There is one thing that I have to do quite often, and it surprises me how difficult it is to achieve this in Pandas. Suppose I need to create an empty one DataFramewith the specified index type and name, as well as column types and names. (Maybe I want to fill it out later, for example, in a loop.) The easiest way to do this, which I found is to create an empty pandas.Seriesobject for each column by specifying them dtypes, placing them in a dictionary that defines their names and passes the dictionary to constructor DataFrame.

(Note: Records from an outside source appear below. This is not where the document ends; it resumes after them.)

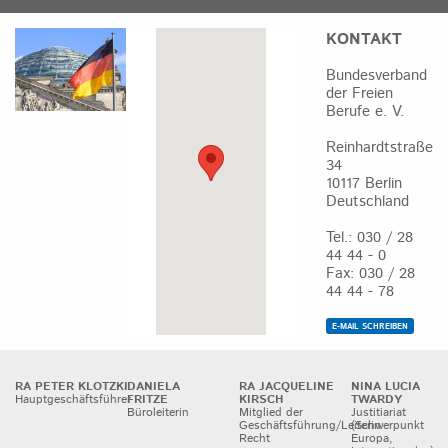
KONTAKT
Bundesverband
der Freien
Berufe e. V.
Reinhardtstraße
34
10117 Berlin
Deutschland
Tel.: 030 / 28
44 44 - 0
Fax: 030 / 28
44 44 - 78
E-MAIL SCHREIBEN
RA PETER KLOTZKI
DANIELA
RA JACQUELINE
NINA LUCIA
Hauptgeschäftsführer
FRITZE
KIRSCH
TWARDY
Büroleiterin
Mitglied der
Justitiariat
Geschäftsführung/Leiterin
(Schwerpunkt
Recht
Europa,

Something like the following.
def create_empty_dataframe():
index = pandas.Index([], name="id", dtype=int)
column_names = ["name", "score", "height", "weight"]
series = [pandas.Series(dtype=str), pandas.Series(dtype=int), pandas.Series(dtype=float), pandas.Series(dtype=float)]
columns = dict(zip(column_names, series))
return pandas.DataFrame(columns, index=index, columns=column_names)
First question. Is this really the easiest way to do this? There are so many things that are confusing about this. What I really want to do, and what I'm sure many people really want to do, is something like the following.
df = pandas.DataFrame(columns=["id", "name", "score", "height", "weight"], dtypes=[int, str, int, float, float], index_column="id")
Second question. Is this kind of syntax possible at all in Pandas? If not, are the developers willing to support something like this? It seems to me that it really should be as simple as that (the above syntax).